> [EXERCISE]: Scan the lines below and report each one containing "kinh" by copying it.

> [PROVIDED ENTRIES]:
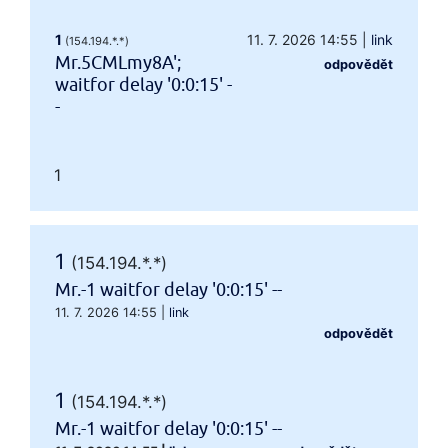
1
11. 7. 2026 14:55
|
link
(154.194.*.*)
Mr.5CMLmy8A';
odpovědět
waitfor delay '0:0:15' -
-
1
1
(154.194.*.*)
Mr.-1 waitfor delay '0:0:15' --
11. 7. 2026 14:55
|
link
odpovědět
1
(154.194.*.*)
Mr.-1 waitfor delay '0:0:15' --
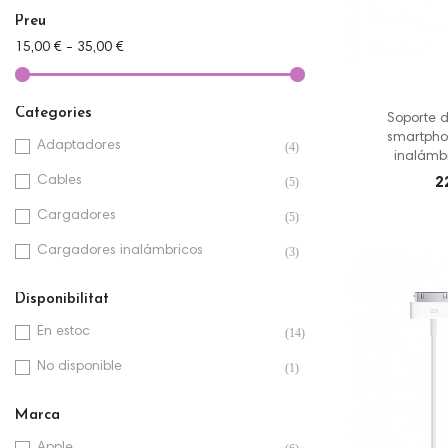
Preu
15,00 € - 35,00 €
Categories
Soporte 
smartpho
Adaptadores
(4)
inalámb
Cables
(5)
2
Cargadores
(5)
Cargadores inalámbricos
(3)
Disponibilitat
En estoc
(14)
No disponible
(1)
Marca
Apple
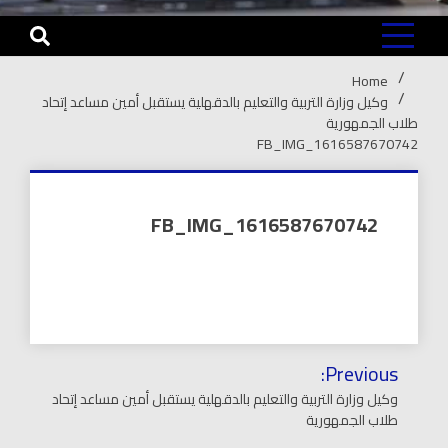
Home
وكيل وزارة التربية والتعليم بالدقهلية يستقبل أمين مساعد إتحاد
طلاب الجمهورية
FB_IMG_1616587670742
FB_IMG_1616587670742
تصفّح
Previous:
المقالات
وكيل وزارة التربية والتعليم بالدقهلية يستقبل أمين مساعد إتحاد
طلاب الجمهورية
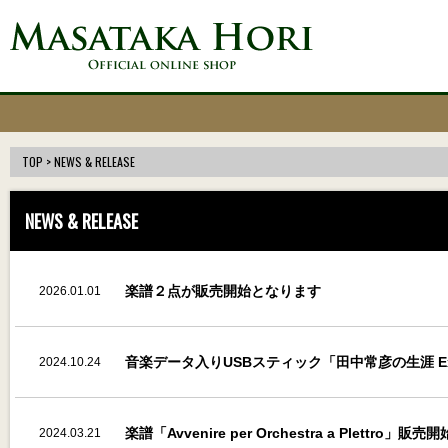
TOP
> NEWS & RELEASE
NEWS & RELEASE
楽譜２点が販売開始となります
2026.01.01
20:00:00
音楽データ入りUSBスティック「田中常彦の生涯 Extr
2024.10.24
楽譜「Avvenire per Orchestra a Plettro」販売開
2024.03.21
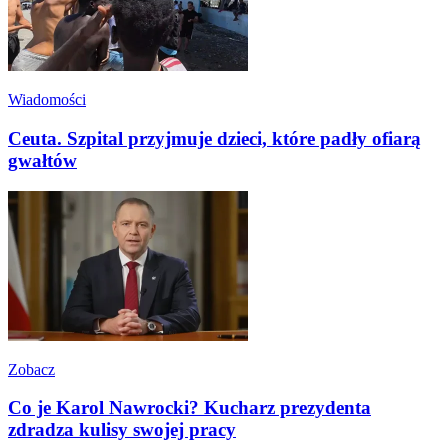
Wiadomości
Ceuta. Szpital przyjmuje dzieci, które padły ofiarą
gwałtów
Zobacz
Co je Karol Nawrocki? Kucharz prezydenta
zdradza kulisy swojej pracy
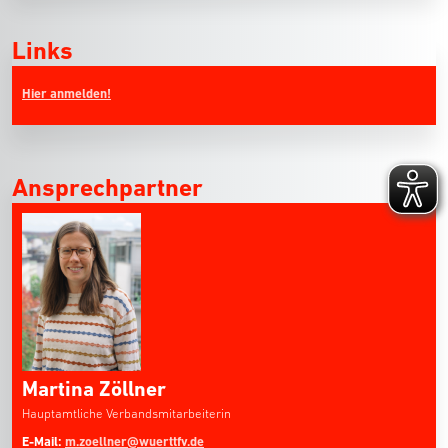
Links
Hier anmelden!
Ansprechpartner
Martina Zöllner
Hauptamtliche Verbandsmitarbeiterin
E-Mail:
m.zoellner@wuerttfv.de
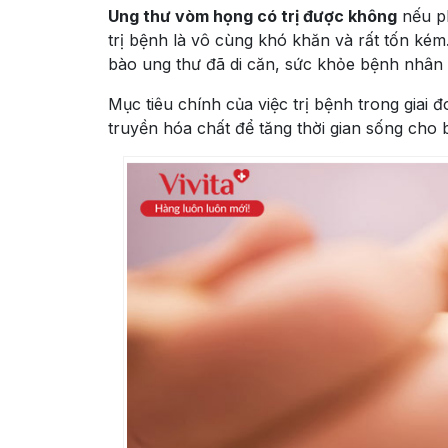
Ung thư vòm họng có trị được không
nếu ph
trị bệnh là vô cùng khó khăn và rất tốn kém
bào ung thư đã di căn, sức khỏe bệnh nhân 
Mục tiêu chính của việc trị bệnh trong giai đ
truyền hóa chất để tăng thời gian sống cho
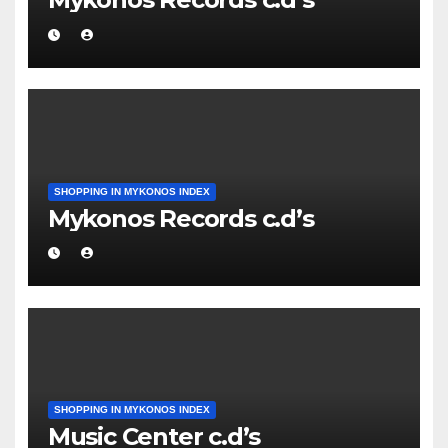
SHOPPING IN MYKONOS INDEX
Mykonos Records c.d’s
SHOPPING IN MYKONOS INDEX
Music Center c.d’s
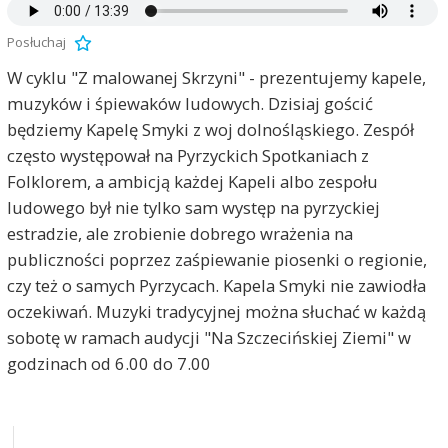
Posłuchaj
W cyklu "Z malowanej Skrzyni" - prezentujemy kapele,
muzyków i śpiewaków ludowych. Dzisiaj gościć
będziemy Kapelę Smyki z woj dolnośląskiego. Zespół
często występował na Pyrzyckich Spotkaniach z
Folklorem, a ambicją każdej Kapeli albo zespołu
ludowego był nie tylko sam występ na pyrzyckiej
estradzie, ale zrobienie dobrego wrażenia na
publiczności poprzez zaśpiewanie piosenki o regionie,
czy też o samych Pyrzycach. Kapela Smyki nie zawiodła
oczekiwań. Muzyki tradycyjnej można słuchać w każdą
sobotę w ramach audycji "Na Szczecińskiej Ziemi" w
godzinach od 6.00 do 7.00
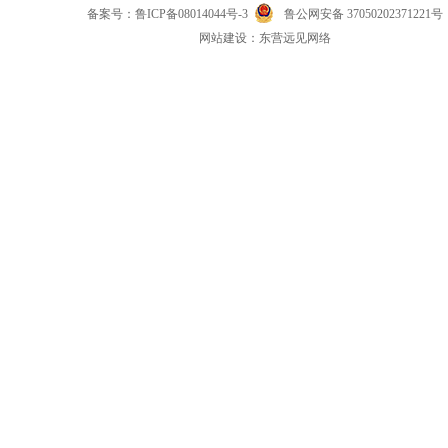
备案号：
鲁ICP备08014044号-3
鲁公网安备 37050202371221号
网
站
建设：
东营远见网络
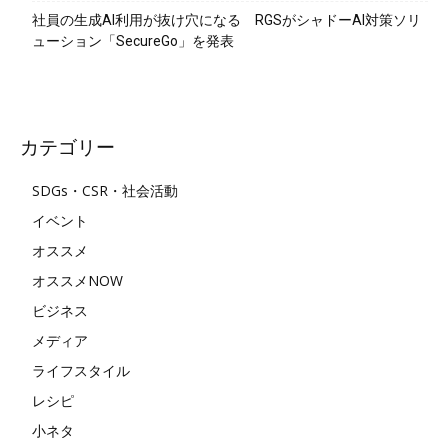
社員の生成AI利用が抜け穴になる RGSがシャドーAI対策ソリ
ューション「SecureGo」を発表
カテゴリー
SDGs・CSR・社会活動
イベント
オススメ
オススメNOW
ビジネス
メディア
ライフスタイル
レシピ
小ネタ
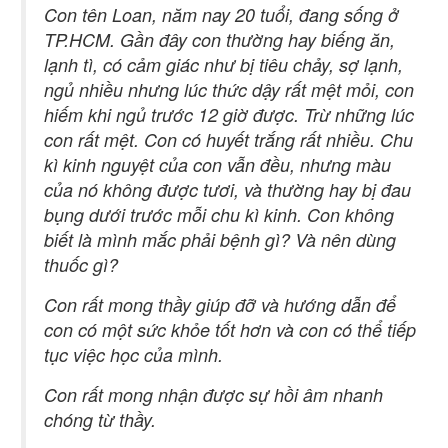
Con tên Loan, năm nay 20 tuổi, đang sống ở
TP.HCM. Gần đây con thường hay biếng ăn,
lạnh tì, có cảm giác như bị tiêu chảy, sợ lạnh,
ngủ nhiều nhưng lúc thức dậy rất mệt mỏi, con
hiếm khi ngủ trước 12 giờ được. Trừ những lúc
con rất mệt. Con có huyết trắng rất nhiều. Chu
kì kinh nguyệt của con vẫn đều, nhưng màu
của nó không được tươi, và thường hay bị đau
bụng dưới trước mỗi chu kì kinh. Con không
biết là mình mắc phải bệnh gì? Và nên dùng
thuốc gì?
Con rất mong thầy giúp đỡ và hướng dẫn để
con có một sức khỏe tốt hơn và con có thể tiếp
tục việc học của mình.
Con rất mong nhận được sự hồi âm nhanh
chóng từ thầy.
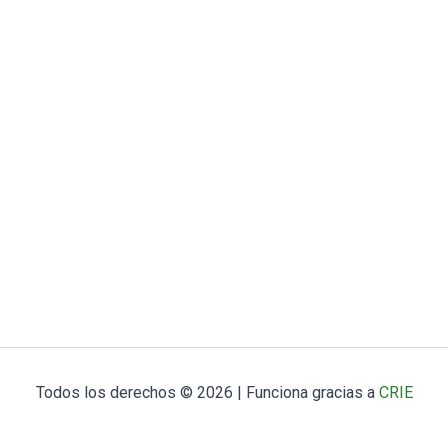
Todos los derechos © 2026 | Funciona gracias a
CRIE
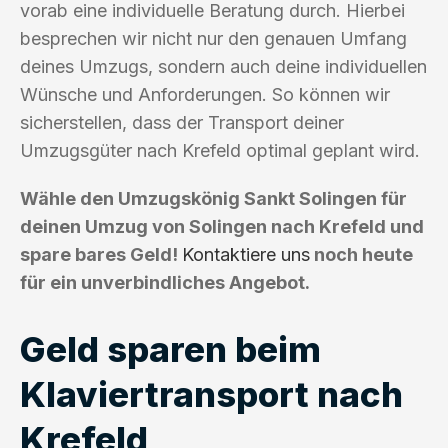
vorab eine individuelle Beratung durch. Hierbei
besprechen wir nicht nur den genauen Umfang
deines Umzugs, sondern auch deine individuellen
Wünsche und Anforderungen. So können wir
sicherstellen, dass der Transport deiner
Umzugsgüter nach Krefeld optimal geplant wird.
Wähle den Umzugskönig Sankt Solingen für
deinen Umzug von Solingen nach Krefeld und
spare bares Geld!
Kontaktiere uns
noch heute
für ein unverbindliches Angebot.
Geld sparen beim
Klaviertransport nach
Krefeld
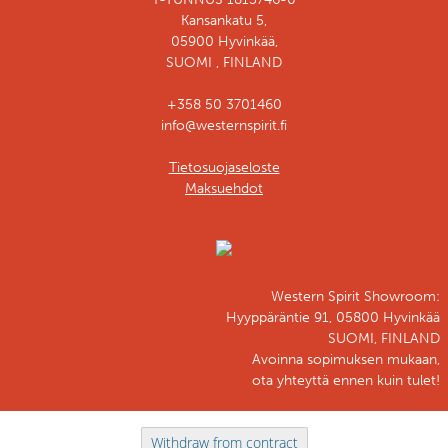
Kansankatu 5,
05900 Hyvinkää,
SUOMI , FINLAND
+358 50 3701460
info@westernspirit.fi
Tietosuojaseloste
Maksuehdot
Western Spirit Showroom:
Hyyppäräntie 91, 05800 Hyvinkää
SUOMI, FINLAND
Avoinna sopimuksen mukaan,
ota yhteyttä ennen kuin tulet!
Withdraw from contract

> [WRITTEN ANSWER]:
kì kinh nguyệt của con vẫn đều, nhưng màu
bụng dưới trước mỗi chu kì kinh. Con không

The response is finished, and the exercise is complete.